In a brief statement released by its state-run news agency, the North said the sentence for Kenneth Bae, a tour operator from Washington state, had been handed down by its Supreme Court on Tuesday.
Bae’s punishment complicates the decision-making for Washington, which had been hoping to open talks with the North only if Pyongyang showed signs of curbing its weapons program. The North has detained six Americans since 2009, using them in some cases to leverage high-profile rescue trips from former presidents Jimmy Carter and Bill Clinton.
Bae was arrested last November while traveling with a small group in Rason, a special economic zone. The North has provided few specifics about Bae’s actions there, but activists in Seoul speculate he was perhaps found with pictures of hungry children.

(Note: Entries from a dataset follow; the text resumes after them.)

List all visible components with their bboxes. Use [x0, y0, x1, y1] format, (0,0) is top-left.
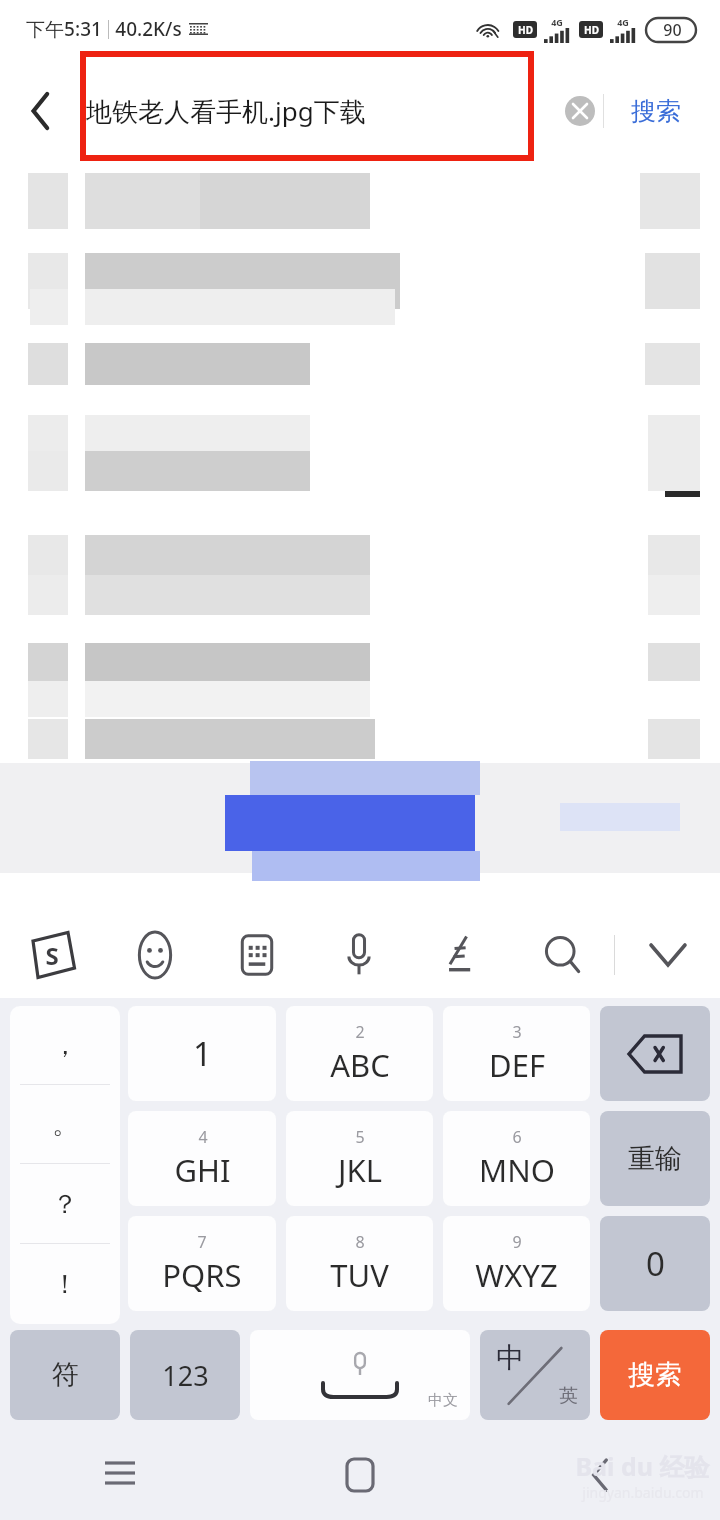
staticText: 符 — [52, 1358, 79, 1392]
staticText: 8 — [355, 1231, 365, 1253]
button[interactable]: Clear — [557, 88, 603, 134]
staticText: GHI — [174, 1149, 231, 1191]
staticText: 4G — [617, 16, 629, 28]
button[interactable]: 8 — [286, 1216, 433, 1311]
staticText: 重输 — [628, 1142, 682, 1176]
staticText: JKL — [338, 1149, 382, 1191]
button[interactable]: Back — [14, 84, 68, 138]
button[interactable]: 9 — [443, 1216, 590, 1311]
staticText: 3 — [512, 1021, 522, 1043]
staticText: 4 — [198, 1126, 208, 1148]
staticText: PQRS — [162, 1254, 242, 1296]
button[interactable]: 。 — [10, 1085, 120, 1164]
staticText: ， — [52, 1029, 78, 1062]
button[interactable]: ， — [10, 1006, 120, 1085]
staticText: 4G — [551, 16, 563, 28]
button[interactable]: 7 — [128, 1216, 276, 1311]
button[interactable]: Handwriting — [410, 912, 512, 998]
staticText: 5 — [355, 1126, 365, 1148]
staticText: 0 — [646, 1241, 665, 1286]
button[interactable]: 3 — [443, 1006, 590, 1101]
button[interactable]: 符 — [10, 1330, 120, 1420]
button[interactable]: Hide keyboard — [615, 912, 720, 998]
button[interactable]: 1 — [128, 1006, 276, 1101]
button[interactable]: 地铁老人看手机.jpg下载 — [68, 75, 708, 147]
button[interactable]: Search — [512, 912, 614, 998]
staticText: 中文 — [428, 1391, 458, 1410]
staticText: TUV — [330, 1254, 389, 1296]
button[interactable]: 6 — [443, 1111, 590, 1206]
staticText: 中 — [496, 1340, 524, 1375]
staticText: 40.2K/s — [115, 16, 182, 42]
staticText: HD — [518, 23, 533, 37]
button[interactable]: 0 — [600, 1216, 710, 1311]
button[interactable]: Emoji — [104, 912, 206, 998]
button[interactable]: Home — [240, 1430, 480, 1520]
staticText: 7 — [197, 1231, 207, 1253]
staticText: S — [45, 939, 59, 972]
staticText: 。 — [52, 1108, 78, 1141]
staticText: HD — [584, 23, 599, 37]
button[interactable]: Recents — [0, 1430, 240, 1520]
staticText: 搜索 — [628, 1358, 682, 1392]
staticText: 地铁老人看手机.jpg下载 — [86, 93, 557, 129]
staticText: DEF — [489, 1044, 545, 1086]
button[interactable]: Sogou input — [0, 912, 104, 998]
staticText: 下午5:31 — [26, 16, 102, 42]
button[interactable]: Keyboard layout — [206, 912, 308, 998]
button[interactable]: 5 — [286, 1111, 433, 1206]
staticText: 搜索 — [631, 96, 681, 127]
staticText: WXYZ — [475, 1254, 558, 1296]
button[interactable]: Space — [250, 1330, 470, 1420]
button[interactable]: 2 — [286, 1006, 433, 1101]
staticText: 123 — [162, 1357, 209, 1394]
button[interactable]: 重输 — [600, 1111, 710, 1206]
staticText: 2 — [355, 1021, 365, 1043]
button[interactable]: Back — [480, 1430, 720, 1520]
button[interactable]: ？ — [10, 1164, 120, 1244]
button[interactable]: ！ — [10, 1244, 120, 1324]
button[interactable]: 搜索 — [600, 1330, 710, 1420]
button[interactable]: Delete — [600, 1006, 710, 1101]
button[interactable]: 搜索 — [604, 75, 708, 147]
staticText: 90 — [663, 19, 682, 41]
staticText: 6 — [512, 1126, 522, 1148]
button[interactable]: Chinese English toggle — [480, 1330, 590, 1420]
button[interactable]: 4 — [128, 1111, 276, 1206]
staticText: 英 — [559, 1384, 578, 1408]
staticText: ？ — [52, 1188, 78, 1221]
staticText: ABC — [330, 1044, 390, 1086]
button[interactable]: 123 — [130, 1330, 240, 1420]
staticText: 9 — [512, 1231, 522, 1253]
staticText: jingyan.baidu.com — [582, 1483, 704, 1502]
staticText: Bai du 经验 — [575, 1449, 710, 1483]
staticText: MNO — [479, 1149, 555, 1191]
staticText: 1 — [193, 1031, 212, 1076]
button[interactable]: Voice input — [308, 912, 410, 998]
staticText: ！ — [52, 1268, 78, 1301]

Members from the Swedish embassy met with Bae last Friday, a U.S. State Department spokesman said.
“We are explicitly calling for the release of this U.S. citizen immediately on humanitarian grounds,” the spokesman, Patrick Ventrell, said Monday.
South Korea’s Yonhap news agency reported Thursday that former President Carter is considering a trip to Pyongyang, both to push for the resumption of dialogue and negotiate the release of Bae. Carter wrote a latter recently to Secretary of State John F. Kerry expressing his interest, the Yonhap report said.